I have a Ruby on Rails Website that makes HTTP calls to an external Web Service.
About once a day I get a SystemExit (stacktrace below) error email where a call to the service has failed. If I then try the exact same query on my site moments later it works fine. It's been happening since the site went live and I've had no luck tracking down what causes it.
Ruby is version 1.8.6 and rails is version 1.2.6.
Anyone else have this problem?
This is the error and stacktrace.
A SystemExit occurred /usr/local/lib/ruby/gems/1.8/gems/rails-1.2.6/lib/fcgi_handler.rb:116:in `exit' /usr/local/lib/ruby/gems/1.8/gems/rails-1.2.6/lib/fcgi_handler.rb:116:in `exit_now_handler' /usr/local/lib/ruby/gems/1.8/gems/activesupport-1.4.4/lib/active_support/inflector.rb:250:in `to_proc' /usr/local/lib/ruby/1.8/net/protocol.rb:133:in `call' /usr/local/lib/ruby/1.8/net/protocol.rb:133:in `sysread' /usr/local/lib/ruby/1.8/net/protocol.rb:133:in `rbuf_fill' /usr/local/lib/ruby/1.8/timeout.rb:56:in `timeout' /usr/local/lib/ruby/1.8/timeout.rb:76:in `timeout' /usr/local/lib/ruby/1.8/net/protocol.rb:132:in `rbuf_fill' /usr/local/lib/ruby/1.8/net/protocol.rb:116:in `readuntil' /usr/local/lib/ruby/1.8/net/protocol.rb:126:in `readline' /usr/local/lib/ruby/1.8/net/http.rb:2017:in `read_status_line' /usr/local/lib/ruby/1.8/net/http.rb:2006:in `read_new' /usr/local/lib/ruby/1.8/net/http.rb:1047:in `request' /usr/local/lib/ruby/1.8/net/http.rb:945:in `request_get' /usr/local/lib/ruby/1.8/net/http.rb:380:in `get_response' /usr/local/lib/ruby/1.8/net/http.rb:543:in `start' /usr/local/lib/ruby/1.8/net/http.rb:379:in `get_response'
Using fcgi with Ruby is known to be very buggy.
Practically everybody has moved to Mongrel for this reason, and I recommend you do the same.
It's been awhile since I used FCGI but I think a FCGI process could throw a SystemExit if the thread was taking too long. This could be the web service not responding or even a slow DNS query. Some google results show a similar error with Python and FCGI so moving to mongrel would be a good idea. This post is my reference I used to setup mongrel and I still refer back to it.
I used to get these all the time on Apache1/fastcgi. I think it's caused by fastcgi hanging up before Ruby is done.
Switching to mongrel is a good first step, but there's more to do. It's a bad idea to cull from web services on live pages, particularly from Rails. Rails is not thread-safe. The number of concurrent connections you can support equals the number of mongrels (or Passenger processes) in your cluster.
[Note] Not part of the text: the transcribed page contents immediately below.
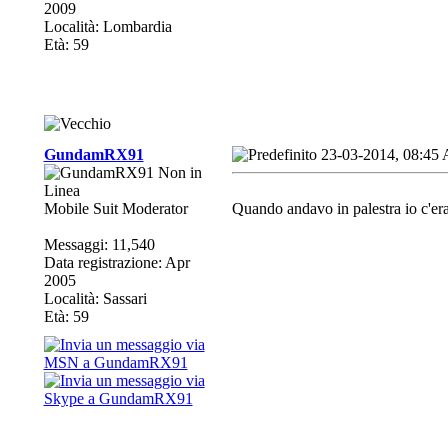
2009
Località: Lombardia
Età: 59
GundamRX91
23-03-2014, 08:45
Mobile Suit Moderator
Quando andavo in palestra io c'er
Messaggi: 11,540
Data registrazione: Apr
2005
Località: Sassari
Età: 59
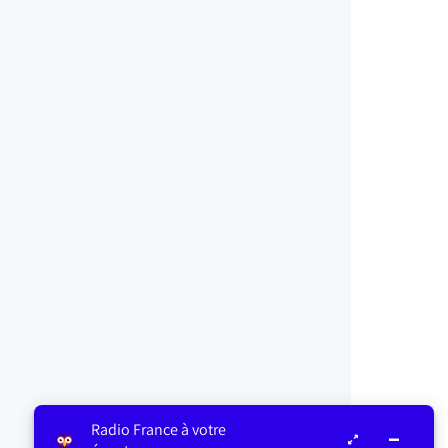
Radio France à votre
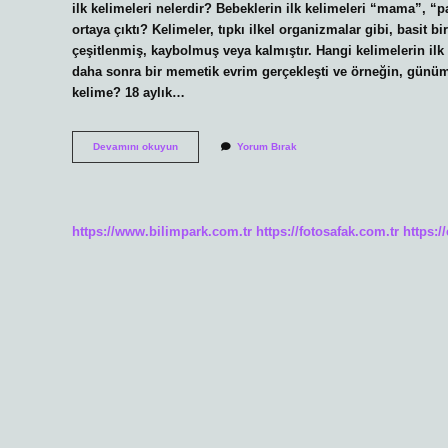
ilk kelimeleri nelerdir? Bebeklerin ilk kelimeleri “mama”, “p
ortaya çıktı? Kelimeler, tıpkı ilkel organizmalar gibi, basit 
çeşitlenmiş, kaybolmuş veya kalmıştır. Hangi kelimelerin ilk 
daha sonra bir memetik evrim gerçekleşti ve örneğin, günümü
kelime? 18 aylık…
Ilk
Devamını okuyun
Yorum Bırak
Kelimeler
Nedir
https://www.bilimpark.com.tr
https://fotosafak.com.tr
https:/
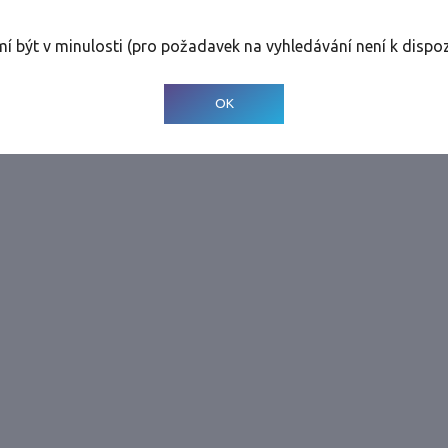
rolinky
Tolerance
:
0 dnů
mí být v minulosti (pro požadavek na vyhledávání není k dispoz
© 2001-
2026
Developed by CEE Travel Systems
OK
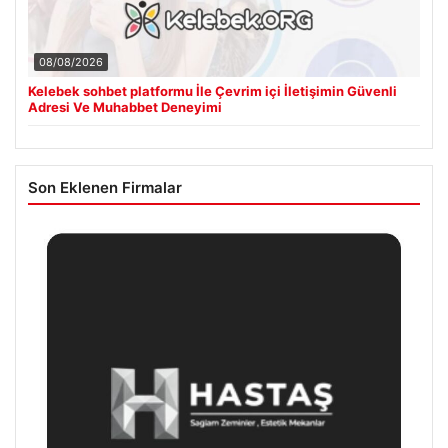
08/08/2026
Kelebek sohbet platformu İle Çevrim içi İletişimin Güvenli
Adresi Ve Muhabbet Deneyimi
Son Eklenen Firmalar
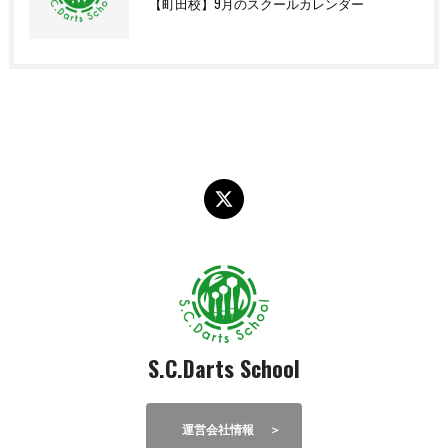
【町田校】9月のスクールカレンダー
S.C.Darts School
運営会社情報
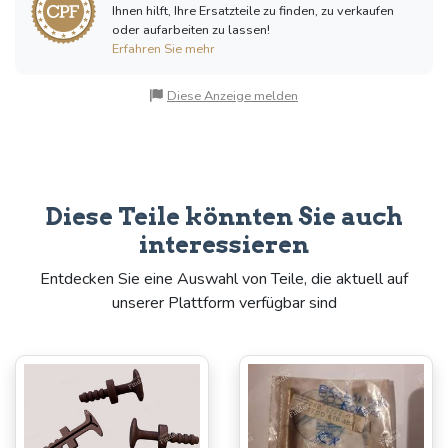
Ihnen hilft, Ihre Ersatzteile zu finden, zu verkaufen
oder aufarbeiten zu lassen!
Erfahren Sie mehr
Diese Anzeige melden
Diese Teile könnten Sie auch
interessieren
Entdecken Sie eine Auswahl von Teile, die aktuell auf
unserer Plattform verfügbar sind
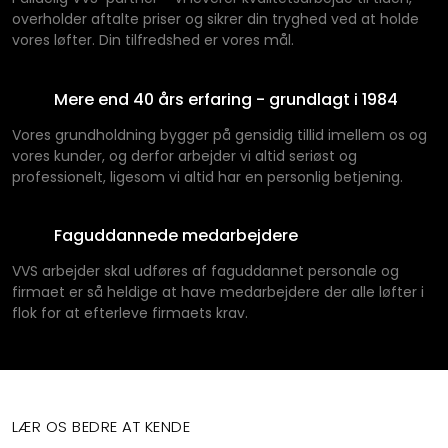
overholder aftalte priser og sikrer din tryghed ved at holde
vores løfter. Din tilfredshed er vores mål.
Mere end 40 års erfaring - grundlagt i 1984
Vores grundholdning bygger på gensidig tillid imellem os og
vores kunder, og derfor arbejder vi altid seriøst og
professionelt, ligesom vi altid har en personlig betjening.
Faguddannede medarbejdere
​​VVS arbejder skal udføres af faguddannet personale og
firmaet er så heldige at have medarbejdere der alle løfter i
flok for at efterleve firmaets krav.
​LÆR OS BEDRE AT KENDE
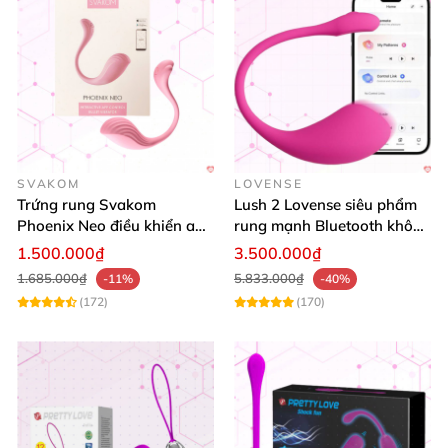
SVAKOM
LOVENSE
Trứng rung Svakom
Lush 2 Lovense siêu phẩm
Phoenix Neo điều khiển app
rung mạnh Bluetooth không
silicon siêu mềm khoái cảm
dây cao cấp
1.500.000₫
3.500.000₫
1.685.000₫
5.833.000₫
-11%
-40%
(172)
(170)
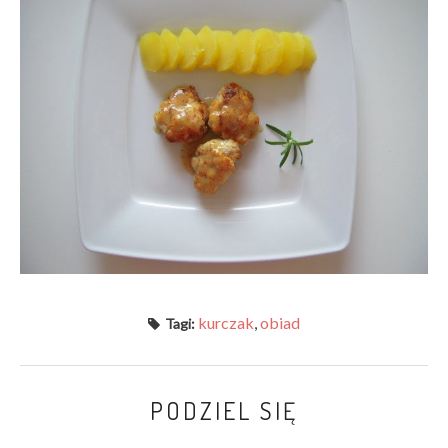
kurczak
,
obiad
Tagi:
PODZIEL SIĘ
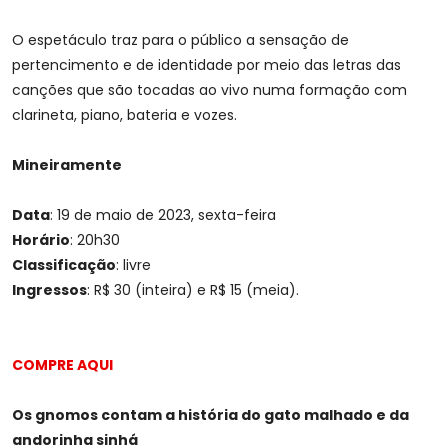
O espetáculo traz para o público a sensação de
pertencimento e de identidade por meio das letras das
canções que são tocadas ao vivo numa formação com
clarineta, piano, bateria e vozes.
Mineiramente
Data
: 19 de maio de 2023, sexta-feira
Horário
: 20h30
Classificação
: livre
Ingressos
: R$ 30 (inteira) e R$ 15 (meia).
COMPRE AQUI
Os gnomos contam a história do gato malhado e da
andorinha sinhá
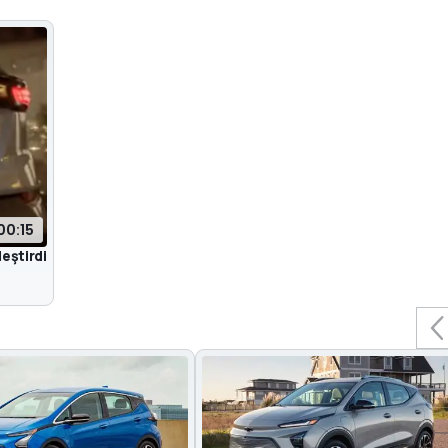
00:15
leştirdi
If you have one mongrel and someone accesses a page that calls a web service that takes 10 seconds to time out, every request to your website will timeout during that time. Most of the load balancers just cycle through your mongrels blindly, so if you have two mongrels, every other request will timeout.
Anything that can be unpredictably slow needs to happen in a job queue. The first hit to /slow/action adds the job to the queue, and /slow/action keeps on refreshing via page refreshes or queries via ajax until the job is finished, and then you get your results from the job queue. There are a few job queues for Rails nowadays, but the oldest and probably most widely used one is BackgroundRB.
Another alternative, depending on the nature of your app, is to cull the service every N minutes via cron, cache the data locally, and have your live page read from the cache.
I would also take a look at Passenger. It's a lot easier to get going than the traditional solution of Apache/nginx + Mongrel.